Lessons in Birthing a Book

laineyfinalIn April I wrote about how I self-published What Lainey Sees, a paranormal romance novel I’d had in the works for years.

It’s been an interesting six months. The indie book birth reminds me of childbirth, only my breasts aren’t leaking milk and I’m getting more sleep (most nights). When I was pregnant with my daughter, I was as prepared as most first-time mothers are: I’d read the books, taken the classes, listened to the advice of those who’d given birth before me. I’d made decisions on everything that mattered (and many things that didn’t).

I had a plan. I knew what to expect (You can stop laughing now).

Because then the contractions started and the plan I’d written and the decisions I’d made were blown out of the water by the reality of having a new person in our lives. A new person with her own needs, her own personality, and her own agenda.

However, What Lainey Sees was a book. There was no life I might ruin if I started solid food too early or used the wrong diapers or – God forbid – didn’t get her into the right preschool. Compared to childbirth and parenting, this was a breeze. This was in my control. And I had a plan.

You’d think I’d learn.

I did, finally. And this is what I’ve learned in the first six months of indie-publishing.

Nothing ever goes according to plan – book birth or childbirth – and that’s okay. Being flexible and going with the flow is a very good thing.

Everybody has an opinion. Some people are opinion bullies. You can spot them by the phrase they use:  I would never. As in: ‘I would never supplement with a bottle.’ And ‘I would never give my book away for free.’ Curiously, some of these opinion bullies don’t have babies – book or otherwise. They opine hypothetically. Unsaid but implied by opinion bullies is that what you’re doing is, at best, wrong or, at worst, ruining your child’s psyche or the entire publishing industry.

You will change your mind. The things you thought were sacrosanct (staying home with your child; not worrying about reviews for your book) will be challenged. I didn’t know that working would make me a better mother. That those reviews self-pubbing authors are always clamoring for aren’t ego cookies, but are critically important when it comes time to buy advertising or to keep your book visible.

Most of it isn’t life and death. Those opinion bullies would have you believe that every choice you make will make or break your child or your career. That failure to teach your child a second language will leave them with the mental skills of an amoeba. That launching your ebook on a singular platform (or multiple platforms, or pricing it too low or having a puce cover) will ruin your career forever (Note: I don’t recommend a puce cover and I do recommend a second language but it’s still not life and death).

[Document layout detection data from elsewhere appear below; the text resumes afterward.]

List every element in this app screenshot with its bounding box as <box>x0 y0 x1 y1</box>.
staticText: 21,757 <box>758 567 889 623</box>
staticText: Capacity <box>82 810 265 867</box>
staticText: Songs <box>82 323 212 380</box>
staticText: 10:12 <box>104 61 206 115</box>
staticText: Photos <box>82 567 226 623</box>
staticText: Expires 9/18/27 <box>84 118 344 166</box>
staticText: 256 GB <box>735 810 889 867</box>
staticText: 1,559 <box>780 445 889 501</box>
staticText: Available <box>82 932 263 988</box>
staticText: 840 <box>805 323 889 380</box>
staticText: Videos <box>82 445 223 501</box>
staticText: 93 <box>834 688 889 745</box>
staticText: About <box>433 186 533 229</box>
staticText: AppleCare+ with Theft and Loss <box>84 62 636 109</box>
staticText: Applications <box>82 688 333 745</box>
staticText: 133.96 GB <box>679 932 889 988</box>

Finally, remember the end goal. In those euphoric and exhausting days following any birth it’s easy to get caught up in minutiae and forget what really matters. At the end of the day, we all want the same thing: healthy, happy children and well-written, entertaining books. Children and books we can send out into the world with love and a prayer that they’ll find their place and be embraced whether that’s in the board room or the book store.